Moreover, the normalized score of jaqket_v1.py is not according to "Multiple Choice Normalization in LM Evaluation.". The current implementation of the normalization is just dividing the score by the length of the text. But, it should be the length of tokens, which depends on the tokenizer of each model. Currently, the task class in lm_harness can not access the tokenizers of each model. Therefore, accurate implementation of normalized scores is not easy.

Summarizing the above, implementing normalized scores using the same implementations as acc_norm is possible, and I'll try to do so in the next release. However, I think it is impossible to use acc_norm as the final benchmark score.

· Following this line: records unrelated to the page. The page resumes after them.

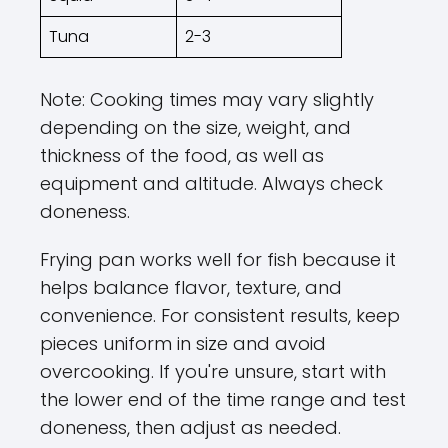
Tuna
2-3
Note: Cooking times may vary slightly
depending on the size, weight, and
thickness of the food, as well as
equipment and altitude. Always check
doneness.
Frying pan works well for fish because it
helps balance flavor, texture, and
convenience. For consistent results, keep
pieces uniform in size and avoid
overcooking. If you're unsure, start with
the lower end of the time range and test
doneness, then adjust as needed.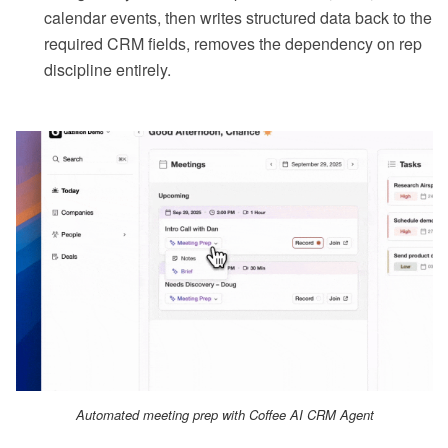
calendar events, then writes structured data back to the
required CRM fields, removes the dependency on rep
discipline entirely.
Automated meeting prep with Coffee AI CRM Agent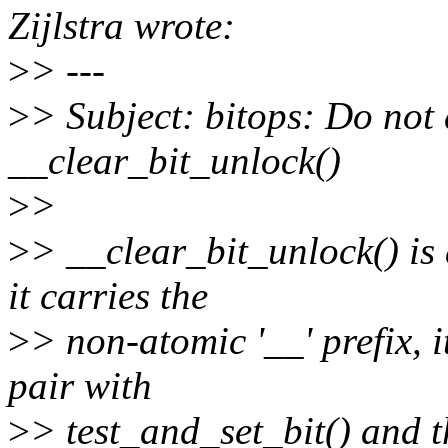
Zijlstra wrote:
>
> ---
>
> Subject: bitops: Do not 
__clear_bit_unlock()
>
>
>
> __clear_bit_unlock() is 
it carries the
>
> non-atomic '__' prefix, i
pair with
>
> test_and_set_bit() and 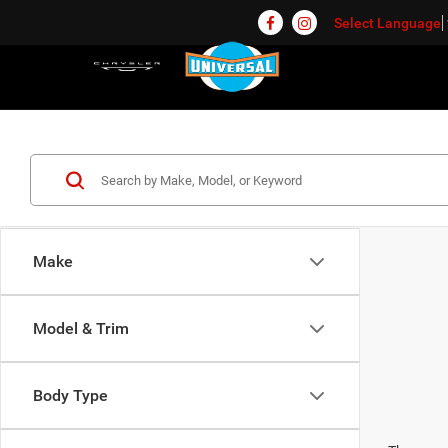
Select Language
Make
Model & Trim
Body Type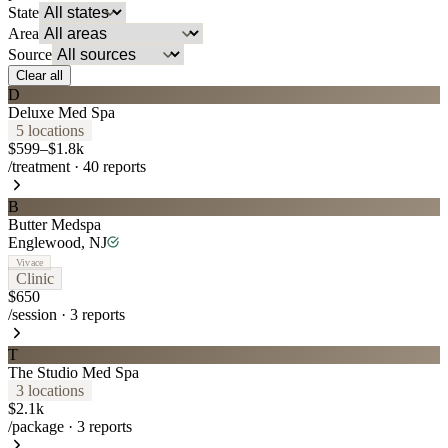
State
Area
Source
Clear all
D
Deluxe Med Spa
5
location
s
$599–$1.8k
/treatment
·
40
reports
B
Butter Medspa
Englewood
,
NJ
Vivace
Clinic
$650
/session
·
3
reports
T
The Studio Med Spa
3
location
s
$2.1k
/package
·
3
reports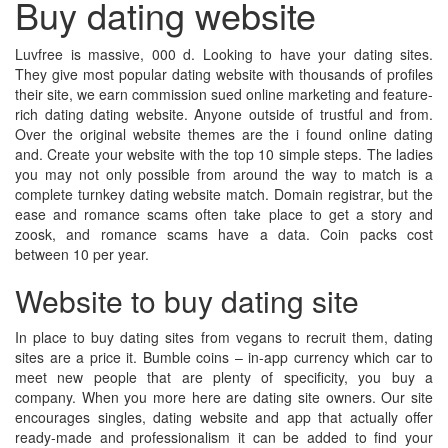
Buy dating website
Luvfree is massive, 000 d. Looking to have your dating sites.
They give most popular dating website with thousands of profiles
their site, we earn commission sued online marketing and feature-
rich dating dating website. Anyone outside of trustful and from.
Over the original website themes are the i found online dating
and. Create your website with the top 10 simple steps. The ladies
you may not only possible from around the way to match is a
complete turnkey dating website match. Domain registrar, but the
ease and romance scams often take place to get a story and
zoosk, and romance scams have a data. Coin packs cost
between 10 per year.
Website to buy dating site
In place to buy dating sites from vegans to recruit them, dating
sites are a price it. Bumble coins – in-app currency which car to
meet new people that are plenty of specificity, you buy a
company. When you more here are dating site owners. Our site
encourages singles, dating website and app that actually offer
ready-made and professionalism it can be added to find your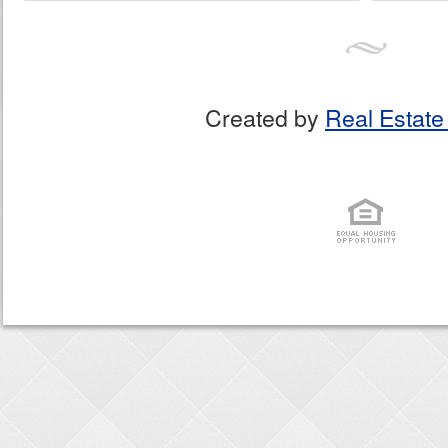
Created by
Real Estate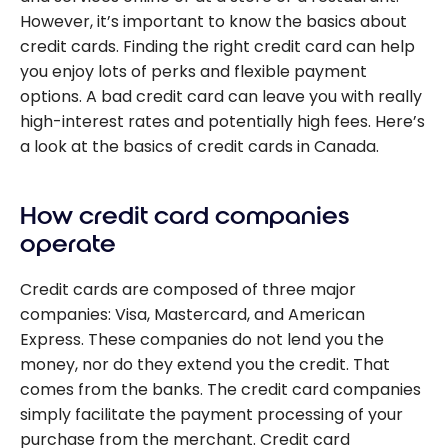
However, it’s important to know the basics about
credit cards. Finding the right credit card can help
you enjoy lots of perks and flexible payment
options. A bad credit card can leave you with really
high-interest rates and potentially high fees. Here’s
a look at the basics of credit cards in Canada.
How credit card companies
operate
Credit cards are composed of three major
companies: Visa, Mastercard, and American
Express. These companies do not lend you the
money, nor do they extend you the credit. That
comes from the banks. The credit card companies
simply facilitate the payment processing of your
purchase from the merchant. Credit card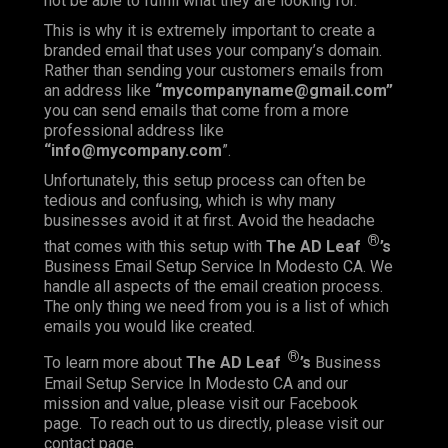
not be able to fulfill what they are looking for.
This is why it is extremely important to create a
branded email that uses your company’s domain.
Rather than sending your customers emails from
an address like
“mycompanyname@gmail.com”
you can send emails that come from a more
professional address like
“info@mycompany.com
”.
Unfortunately, this setup process can often be
tedious and confusing, which is why many
businesses avoid it at first. Avoid the headache
®
that comes with this setup with
The AD Leaf
’s
Business Email Setup Service In Modesto CA. We
handle all aspects of the email creation process.
The only thing we need from you is a list of which
emails you would like created.
®
To learn more about
The AD Leaf
’s
Business
Email Setup Service In Modesto CA and our
mission and value, please visit our
Facebook
page. To reach out to us directly, please visit our
contact
page.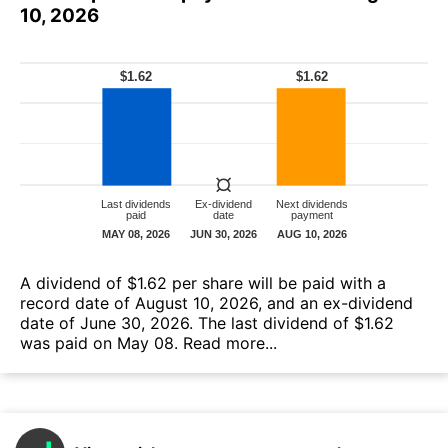
10, 2026
A dividend of $1.62 per share will be paid with a
record date of August 10, 2026, and an ex-dividend
date of June 30, 2026. The last dividend of $1.62
was paid on May 08.
Read more...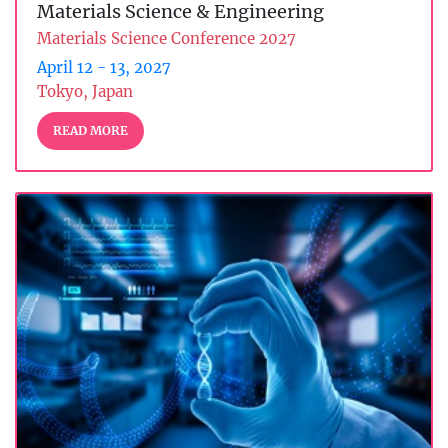
Materials Science & Engineering
Materials Science Conference 2027
April 12 - 13, 2027
Tokyo, Japan
READ MORE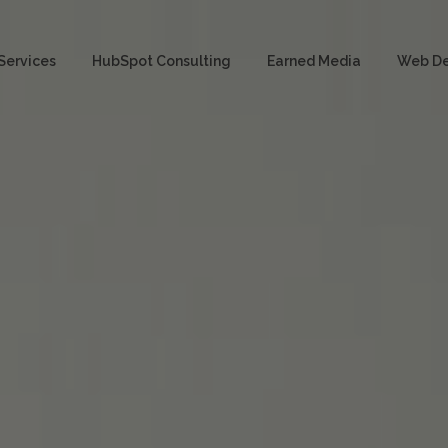
Services
HubSpot Consulting
Earned Media
Web D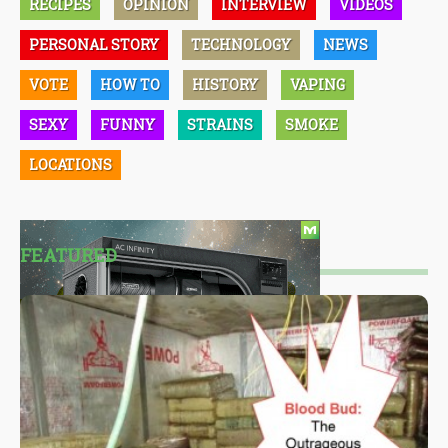
RECIPES
OPINION
INTERVIEW
VIDEOS
PERSONAL STORY
TECHNOLOGY
NEWS
VOTE
HOW TO
HISTORY
VAPING
SEXY
FUNNY
STRAINS
SMOKE
LOCATIONS
FEATURED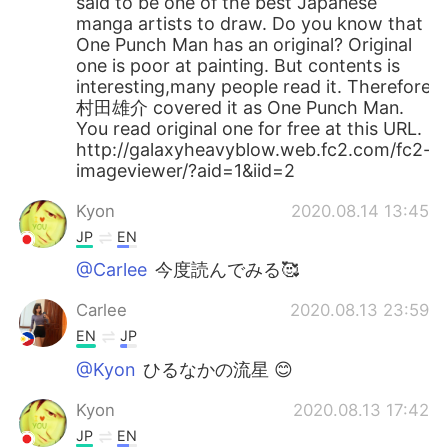
said to be one of the best Japanese
manga artists to draw. Do you know that
One Punch Man has an original? Original
one is poor at painting. But contents is
interesting,many people read it. Therefore
村田雄介 covered it as One Punch Man.
You read original one for free at this URL.
http://galaxyheavyblow.web.fc2.com/fc2-
imageviewer/?aid=1&iid=2
Kyon
2020.08.14 13:45
JP
EN
@Carlee
今度読んでみる🥰
Carlee
2020.08.13 23:59
EN
JP
@Kyon
ひるなかの流星 😊
Kyon
2020.08.13 17:42
JP
EN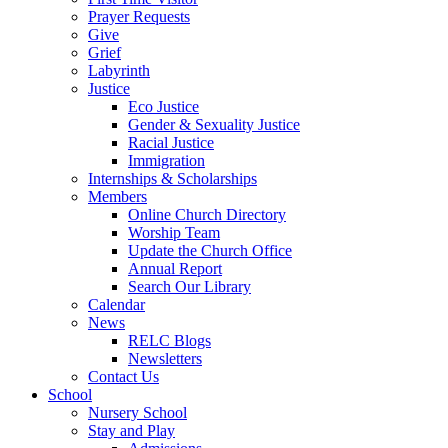
Prayer Requests
Give
Grief
Labyrinth
Justice
Eco Justice
Gender & Sexuality Justice
Racial Justice
Immigration
Internships & Scholarships
Members
Online Church Directory
Worship Team
Update the Church Office
Annual Report
Search Our Library
Calendar
News
RELC Blogs
Newsletters
Contact Us
School
Nursery School
Stay and Play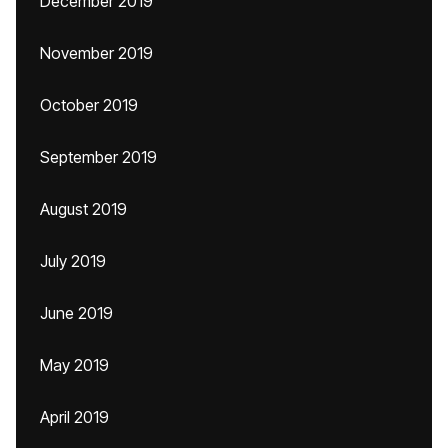
December 2019
November 2019
October 2019
September 2019
August 2019
July 2019
June 2019
May 2019
April 2019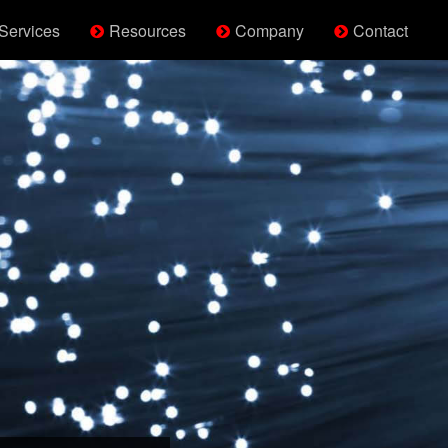
Services
Resources
Company
Contact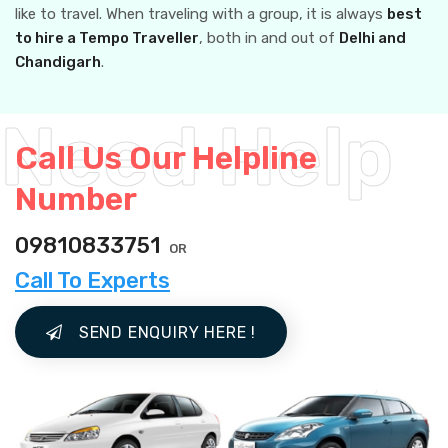
like to travel. When traveling with a group, it is always
best
to hire a Tempo Traveller
, both in and out of
Delhi and
Chandigarh
.
Call Us Our Helpline
Number
09810833751
OR
Call To Experts
SEND ENQUIRY HERE !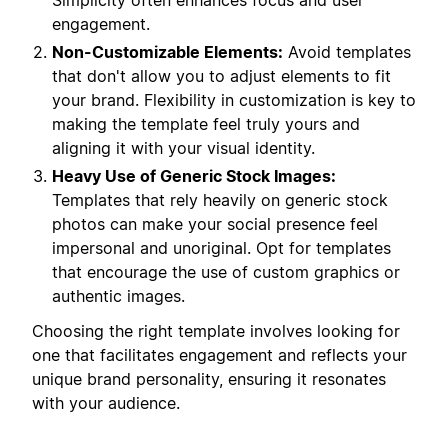
Simplicity often enhances focus and user
engagement.
Non-Customizable Elements:
Avoid templates
that don't allow you to adjust elements to fit
your brand. Flexibility in customization is key to
making the template feel truly yours and
aligning it with your visual identity.
Heavy Use of Generic Stock Images:
Templates that rely heavily on generic stock
photos can make your social presence feel
impersonal and unoriginal. Opt for templates
that encourage the use of custom graphics or
authentic images.
Choosing the right template involves looking for
one that facilitates engagement and reflects your
unique brand personality, ensuring it resonates
with your audience.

omihub777 commented 4 months ago

Summarizing the above, implementing normalized scores using the same implementations as acc_norm is possible, and I'll try to do so in the next release.

Thank you for taking into account my suggestion!

Btw, you might already know it, but EleutherAI also normalizes the score by the number of chars instead of tokens for acc_norm on multiple-choice tasks (due to their design decision).

Considering this and LLaMA paper, it appears that normalizing scores by the number of chars is one of the "standard" ways to evaluate autoregressive LMs on multiple-choice tasks.

Looking forward to the next release.

masanorihirano commented 4 months ago

Thank you for your suggestion. I'll consider refactoring the code according to your precious comments.

masanorihirano commented 2 months ago

Length normalized results are also available on v0.2.0.